El. ME. Piątek tłumaczy się ze zmarnowanej okazji. "Gdybym tylko trafił w bramkę, na pewno byłby gol"

Krzysztof Piątek zdobył zwycięska bramkę w meczu Polski z Austrią w el. ME. Po spotkaniu napastnik przed kamerami telewizyjnymi ocenił swój występ.
Piątek pojawił się na boisku w drugiej połowie spotkania i od razu pokazał, jak wiele znaczy dla polskiego zespołu.
- Chciałem zagrać od pierwszej minuty, ale rozpocząłem mecz na ławce. Dlatego byłem odpowiednio zmotywowany, wchodząc na boisko. Cieszę się, że mogłem pomóc drużynie, bo to ona jest najważniejsza - oznajmił.
Piątek opowiedział jak z jego perspektywy wyglądała sytuacja, po której padł gol dla Polski.
- Wiedziałem, że Tomek Kędziora będzie strzelał wzdłuż bramki, więc chciałem ją przeciąć, liczyłem, że może by we mnie trafiła. Strzelił w środek, bramkarz odbił nad siebie, stałem tam gdzie stałem, dobiłem tylko piłkę i to się liczy - dodał.
Reprezentant Polski mógł wbić Austriakom dwie bramki, ale nie wykorzystał znakomitej okazji po podaniu Lewandowskiego.
- Byłem przekonany, że jestem na środku bramki i chciałem strzelić do boku. Nie wiedziałem, że jednak jestem trochę z boku i po prostu przestrzeliłem. Zrobiłem wszystko dobrze, powinienem tylko strzelić w bramkę. Szkoda, bo gdybym tylko trafił w bramkę, na pewno byłby gol. Będę analizował tę sytuację. Dążymy do perfekcji, chcemy eliminować błędy i mam nadzieję, że jeśli w następnym meczu będę miał dwie sytuacje, to wykorzystam obydwie - podkreślił.

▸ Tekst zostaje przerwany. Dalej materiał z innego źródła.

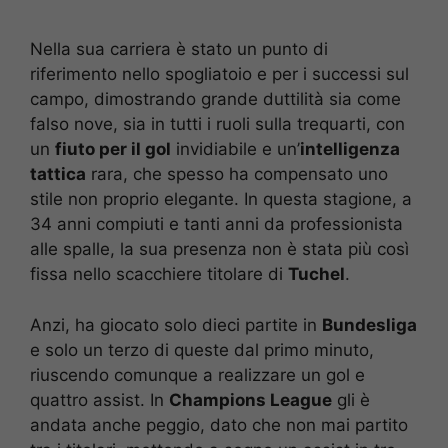
Nella sua carriera è stato un punto di
riferimento nello spogliatoio e per i successi sul
campo, dimostrando grande duttilità sia come
falso nove, sia in tutti i ruoli sulla trequarti, con
un
fiuto per il gol
invidiabile e un’
intelligenza
tattica
rara, che spesso ha compensato uno
stile non proprio elegante. In questa stagione, a
34 anni compiuti e tanti anni da professionista
alle spalle, la sua presenza non è stata più così
fissa nello scacchiere titolare di
Tuchel
.
Anzi, ha giocato solo dieci partite in
Bundesliga
e solo un terzo di queste dal primo minuto,
riuscendo comunque a realizzare un gol e
quattro assist. In
Champions League
gli è
andata anche peggio, dato che non mai partito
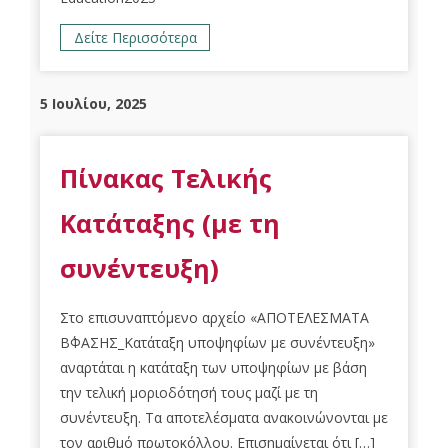
Δείτε Περισσότερα
5 Ιουλίου, 2025
Πίνακας Τελικής
Κατάταξης (με τη
συνέντευξη)
Στο επισυναπτόμενο αρχείο «ΑΠΟΤΕΛΕΣΜΑΤΑ
Β΄ΦΑΣΗΣ_Κατάταξη υποψηφίων με συνέντευξη»
αναρτάται η κατάταξη των υποψηφίων με βάση
την τελική μοριοδότησή τους μαζί με τη
συνέντευξη. Τα αποτελέσματα ανακοινώνονται με
τον αριθμό πρωτοκόλλου. Επισημαίνεται ότι […]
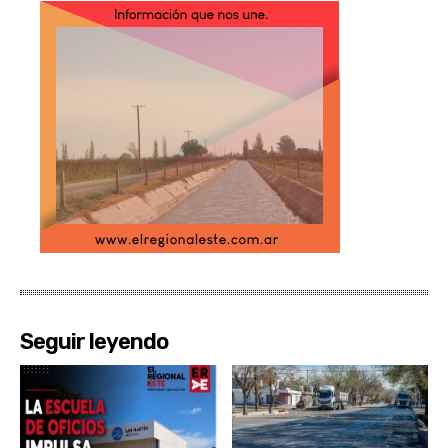
Seguir leyendo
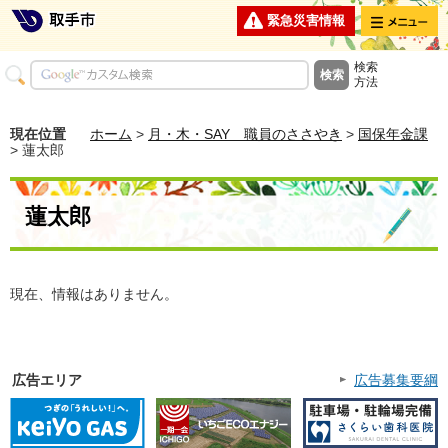
メニュー
緊急災害情報
検索
方法
現在位置
ホーム
>
月・木・SAY 職員のささやき
>
国保年金課
> 蓮太郎
蓮太郎
現在、情報はありません。
広告エリア
広告募集要綱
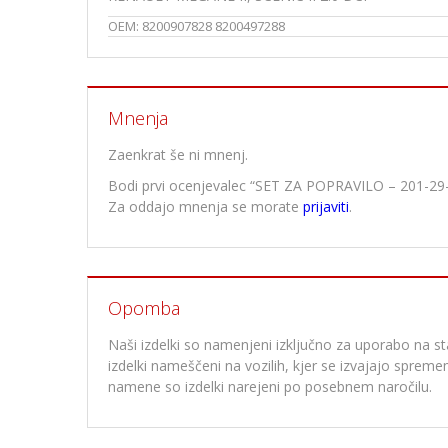
OEM:
8200907828 8200497288
Mnenja
Zaenkrat še ni mnenj.
Bodi prvi ocenjevalec “SET ZA POPRAVILO – 201-2
Za oddajo mnenja se morate
prijaviti
.
Opomba
Naši izdelki so namenjeni izključno za uporabo na stan
izdelki nameščeni na vozilih, kjer se izvajajo spre
namene so izdelki narejeni po posebnem naročilu.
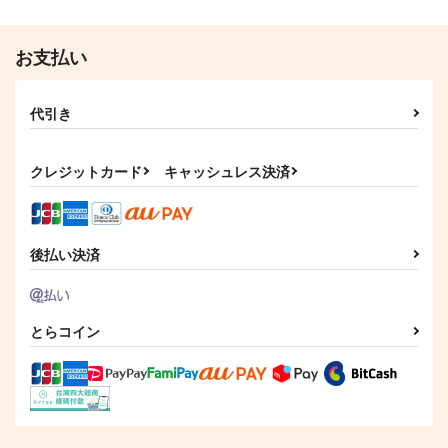
PONZOOM
770
917
円
円
専売
（税込）
（税込）
1,100
円
（税込）
Fate/Grand Order
Fate/Grand Order
お支払い
Fate/Grand Order
カドック・ゼムルプス
フランケンシュタイン
エドモン×ぐだ子
藤丸立香（ぐだ男）
藤丸立香
マシュ・キリエライト
マシュ・キリエライト
綺麗
カルデアエミッション
Romancia06
サンプル
サンプル
サンプル
代引き
4ロストマテリアル
玉結び協会
m.m.m.
チョコレート・ショッ
カート
カート
カート
1,100
3,144
円
円
（税込）
（税込）
プ
クレジットカード
キャッシュレス決済
ブリュンヒルデ
2,000
円
（税込）
メリュジーヌ
サンプル
サンプル
サンプル
後払い決済
作品詳細
作品詳細
作品詳細
とらコイン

Napastnik już myśli o kolejnym starciu reprezentacji Polski. W niedzielę w Warszawie zmierzymy się z Łotwą.
- W niedzielę gramy o kolejne trzy punkty i mam nadzieję, że też wygramy. Czasu na regenerację jest bardzo mało, ale zrobimy wszystko, aby być optymalnie przygotowani do meczu z Łotwą. To dopiero początek drogi. Dzięki ciężkiej pracy możemy jednak zrealizować nasz cel - zakończył.